Write out again, please, the records below from the first line to the line holding "What do you see at coordinates (376, 258)", inclusive, and nothing else.
START DATA EXCERPTS
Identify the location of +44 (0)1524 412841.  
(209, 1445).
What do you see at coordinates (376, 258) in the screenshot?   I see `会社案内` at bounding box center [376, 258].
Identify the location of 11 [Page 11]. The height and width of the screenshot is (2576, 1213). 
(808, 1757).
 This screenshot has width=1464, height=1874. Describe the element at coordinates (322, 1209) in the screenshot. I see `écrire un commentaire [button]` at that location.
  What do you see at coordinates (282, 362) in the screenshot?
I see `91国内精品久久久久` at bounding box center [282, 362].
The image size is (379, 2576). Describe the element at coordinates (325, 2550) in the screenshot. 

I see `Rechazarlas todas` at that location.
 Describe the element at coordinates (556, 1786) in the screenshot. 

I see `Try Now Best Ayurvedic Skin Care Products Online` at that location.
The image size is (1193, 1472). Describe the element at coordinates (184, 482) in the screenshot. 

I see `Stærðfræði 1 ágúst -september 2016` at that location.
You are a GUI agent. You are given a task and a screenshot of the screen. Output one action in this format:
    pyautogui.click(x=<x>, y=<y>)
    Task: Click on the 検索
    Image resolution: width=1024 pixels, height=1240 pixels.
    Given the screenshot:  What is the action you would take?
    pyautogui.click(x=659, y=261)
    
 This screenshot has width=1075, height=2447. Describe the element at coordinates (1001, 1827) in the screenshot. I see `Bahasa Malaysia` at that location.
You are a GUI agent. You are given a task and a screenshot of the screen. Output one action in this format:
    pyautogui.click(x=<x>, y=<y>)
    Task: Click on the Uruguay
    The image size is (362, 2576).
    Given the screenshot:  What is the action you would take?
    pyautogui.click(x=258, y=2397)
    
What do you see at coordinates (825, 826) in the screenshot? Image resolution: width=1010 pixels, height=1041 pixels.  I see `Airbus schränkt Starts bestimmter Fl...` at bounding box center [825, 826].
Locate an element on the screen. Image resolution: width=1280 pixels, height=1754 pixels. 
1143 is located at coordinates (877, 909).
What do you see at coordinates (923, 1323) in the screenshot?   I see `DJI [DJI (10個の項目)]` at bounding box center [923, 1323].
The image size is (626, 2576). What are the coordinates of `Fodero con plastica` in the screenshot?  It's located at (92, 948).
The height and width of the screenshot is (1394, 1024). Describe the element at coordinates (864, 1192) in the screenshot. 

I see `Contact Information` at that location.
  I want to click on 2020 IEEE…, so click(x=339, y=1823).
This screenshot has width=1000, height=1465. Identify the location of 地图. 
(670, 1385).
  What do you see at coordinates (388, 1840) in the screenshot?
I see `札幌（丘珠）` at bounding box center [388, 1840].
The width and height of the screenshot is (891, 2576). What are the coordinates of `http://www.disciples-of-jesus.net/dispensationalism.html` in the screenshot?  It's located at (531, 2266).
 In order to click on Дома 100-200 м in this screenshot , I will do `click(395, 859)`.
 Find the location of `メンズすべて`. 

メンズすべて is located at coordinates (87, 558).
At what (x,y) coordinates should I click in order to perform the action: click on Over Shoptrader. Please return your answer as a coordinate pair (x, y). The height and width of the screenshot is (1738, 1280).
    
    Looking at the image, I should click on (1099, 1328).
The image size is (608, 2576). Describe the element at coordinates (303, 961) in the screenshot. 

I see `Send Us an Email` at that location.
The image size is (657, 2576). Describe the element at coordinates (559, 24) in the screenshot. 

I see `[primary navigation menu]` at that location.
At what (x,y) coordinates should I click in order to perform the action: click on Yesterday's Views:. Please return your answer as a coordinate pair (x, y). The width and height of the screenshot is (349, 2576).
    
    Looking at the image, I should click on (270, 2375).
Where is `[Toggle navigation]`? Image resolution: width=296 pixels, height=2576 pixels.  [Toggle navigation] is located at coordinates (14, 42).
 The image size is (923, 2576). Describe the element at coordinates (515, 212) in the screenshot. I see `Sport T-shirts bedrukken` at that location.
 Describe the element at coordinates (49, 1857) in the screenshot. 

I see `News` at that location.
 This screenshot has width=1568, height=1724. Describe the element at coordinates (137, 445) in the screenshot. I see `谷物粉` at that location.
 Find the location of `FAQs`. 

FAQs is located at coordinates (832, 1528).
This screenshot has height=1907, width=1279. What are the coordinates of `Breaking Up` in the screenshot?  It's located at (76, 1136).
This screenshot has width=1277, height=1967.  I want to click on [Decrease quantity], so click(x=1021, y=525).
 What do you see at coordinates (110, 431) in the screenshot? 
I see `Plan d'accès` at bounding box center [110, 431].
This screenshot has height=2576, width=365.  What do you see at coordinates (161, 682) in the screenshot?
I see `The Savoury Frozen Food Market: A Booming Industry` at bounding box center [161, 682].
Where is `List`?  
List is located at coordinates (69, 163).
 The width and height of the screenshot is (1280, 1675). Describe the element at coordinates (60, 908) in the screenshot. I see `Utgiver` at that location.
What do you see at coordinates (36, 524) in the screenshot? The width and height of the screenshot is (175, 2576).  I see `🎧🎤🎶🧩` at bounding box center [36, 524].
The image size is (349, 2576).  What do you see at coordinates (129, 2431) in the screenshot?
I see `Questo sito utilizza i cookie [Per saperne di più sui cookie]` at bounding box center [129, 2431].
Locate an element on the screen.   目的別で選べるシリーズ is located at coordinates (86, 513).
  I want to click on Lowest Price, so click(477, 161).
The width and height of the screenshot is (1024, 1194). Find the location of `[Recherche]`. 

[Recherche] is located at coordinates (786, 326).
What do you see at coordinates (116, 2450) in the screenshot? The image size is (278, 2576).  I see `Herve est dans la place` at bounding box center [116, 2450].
END DATA EXCERPTS
ANSWER BOX:
Identify the location of +44 (0)1524 412841.  
(209, 1445).
What do you see at coordinates (376, 258) in the screenshot?   I see `会社案内` at bounding box center [376, 258].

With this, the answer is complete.